_PROMPT_
Please make an exact transcription of the records, keeping the pictures out of it.

RECORDED DATA section start

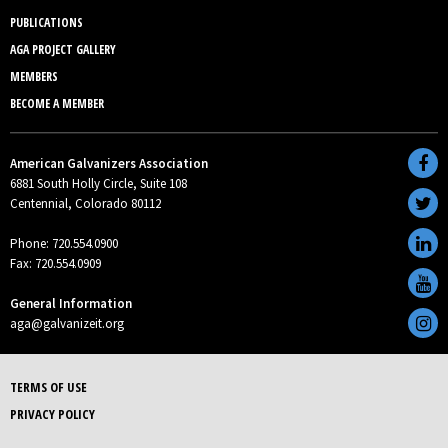
PUBLICATIONS
AGA PROJECT GALLERY
MEMBERS
BECOME A MEMBER
American Galvanizers Association
6881 South Holly Circle, Suite 108
Centennial, Colorado 80112
Phone: 720.554.0900
Fax: 720.554.0909
General Information
aga@galvanizeit.org
TERMS OF USE
PRIVACY POLICY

RECORDED DATA section end

_EXERCISE SOLUTION_
PUBLICATIONS
AGA PROJECT GALLERY
MEMBERS
BECOME A MEMBER
American Galvanizers Association
6881 South Holly Circle, Suite 108
Centennial, Colorado 80112
Phone: 720.554.0900
Fax: 720.554.0909
General Information
aga@galvanizeit.org
TERMS OF USE
PRIVACY POLICY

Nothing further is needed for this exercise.